ME RICHARD MORNEAU, PROTONOTAIRE:

[1]      Il s'agit d'une requête du débiteur judiciaire, M. Raymond Laliberté (le débiteur), aux fins d'obtenir le sursis d'ordonnances provisoires de saisie-arrêt rendues les 25 novembre et 16 décembre 1998 ainsi que le sursis de l'enregistrement d'un ordre de paiement enregistré le 16 juin 1998 auprès de cette Cour. Cette requête du débiteur est mue en vertu de la règle 398 des Règles de la Cour fédérale (1998) (les règles). Dans sa partie pertinente, cette règle se lit comme suit:

                      398 (1) Sur requête d'une personne contre laquelle une ordonnance a été rendue:                 
                      a) dans le cas où l'ordonnance n'a pas été portée en appel, la section de la Cour qui a rendu l'ordonnance peut surseoir à l'ordonnance;                 

Les faits

[2]      En date du 21 juillet 1997, Mario Desrosiers, agent des affaires du travail, Développement des ressources humaines Canada, a envoyé un avis de réclamation au débiteur au montant de 210 069,47 $ pour paiement, par un administrateur de l'employeur, des salaires des employés, sur la base de l'article 251.18 du Code canadien du travail, L.R.C. 1985, ch. L-2, tel que modifié (le Code).

[3]      En date du 12 décembre 1997, un ordre de paiement (l'Ordre de paiement) a été émis par Mario Desrosiers, à titre d'inspecteur, à l'encontre du débiteur en vertu de l'article 251.18 du Code.

[4]      En date du 30 décembre 1997, le débiteur a porté en appel l'Ordre de paiement en vertu de l'article 251.11(1) du Code.

[5]      Le débiteur allègue qu'à l'époque il lui était impossible d'obtenir les fonds nécessaires à la consignation exigée pour se pourvoir en appel.

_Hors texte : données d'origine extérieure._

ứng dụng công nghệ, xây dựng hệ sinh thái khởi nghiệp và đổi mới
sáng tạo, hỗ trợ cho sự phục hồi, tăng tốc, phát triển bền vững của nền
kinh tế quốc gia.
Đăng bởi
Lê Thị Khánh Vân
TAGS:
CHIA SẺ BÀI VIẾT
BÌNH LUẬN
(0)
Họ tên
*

[6]      En date du 9 février 1998, l'appel était rejeté au motif qu'il ne respectait pas les conditions de recevabilité du paragraphe 251.11(2) du Code, à savoir que le débiteur n'avait pas remis au ministre pour consignation la somme visée par l'Ordre de paiement.

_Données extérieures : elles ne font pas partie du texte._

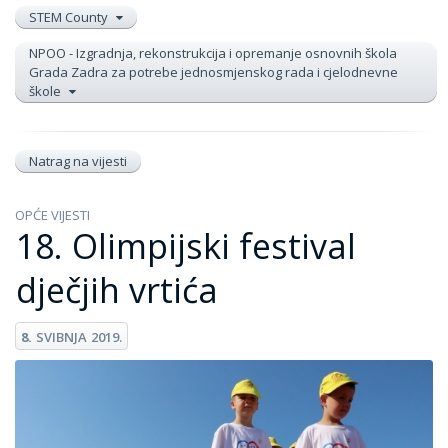
STEM County
NPOO - Izgradnja, rekonstrukcija i opremanje osnovnih škola
Grada Zadra za potrebe jednosmjenskog rada i cjelodnevne
škole
Natrag na vijesti
OPĆE VIJESTI
18. Olimpijski festival
dječjih vrtića
8.
SVIBNJA
2019.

[7]      En date du 16 juin 1998, l'Ordre de paiement était enregistré auprès de cette Cour, le tout tel que le permet le paragraphe 251.15(3) du Code.

[8]      Les divers articles pertinents du Code se lisent comme suit:

                      251.1 (1) L'inspecteur qui constate que l'employeur n'a pas versé à l'employé le salaire ou une autre indemnité auxquels celui-ci a droit sous le régime de la présente partie peut ordonner par écrit à l'employeur ou, sous réserve de l'article 251.18, à un administrateur d'une personne morale visé à cet article de verser le salaire ou l'indemnité en question; il est alors tenu de faire parvenir une copie de l'ordre de paiement à l'employé à la dernière adresse connue de celui-ci.                 
                 [...]                 
                      251.11 (1) Toute personne concernée par un ordre de paiement ou un avis de plainte non fondée peut, par écrit, interjeter appel de la décision de l'inspecteur auprès du ministre dans les quinze jours suivant la signification de l'ordre ou de sa copie, ou de l'avis.                 
                      (2) L'employeur et l'administrateur de personne morale ne peuvent interjeter appel d'un ordre de paiement qu'à la condition de remettre au ministre la somme visée par l'ordre, sous réserve, dans le cas de l'administrateur, du montant maximal visé à l'article 251.18.                 
                 [...]                 
                      251.15 (3) La Cour fédérale procède à l'enregistrement de l'ordre de paiement, de l'ordonnance ou de l'ordre de versement dès leur dépôt; l'enregistrement leur confère valeur de jugement de ce tribunal et, dès lors, toutes les procédures d'exécution applicables à un tel jugement peuvent être engagées à leur égard.                 
                 [...]                 
                      251.18 Les administrateurs d'une personne morale sont, jusqu'à concurrence d'une somme équivalant à six mois de salaire, solidairement responsables du salaire et des autres indemnités auxquels l'employé a droit sous le régime de la présente partie, dans la mesure où la créance de l'employé a pris naissance au cours de leur mandat et à la condition que le recouvrement de la créance auprès de la personne morale soit impossible ou peu probable.                 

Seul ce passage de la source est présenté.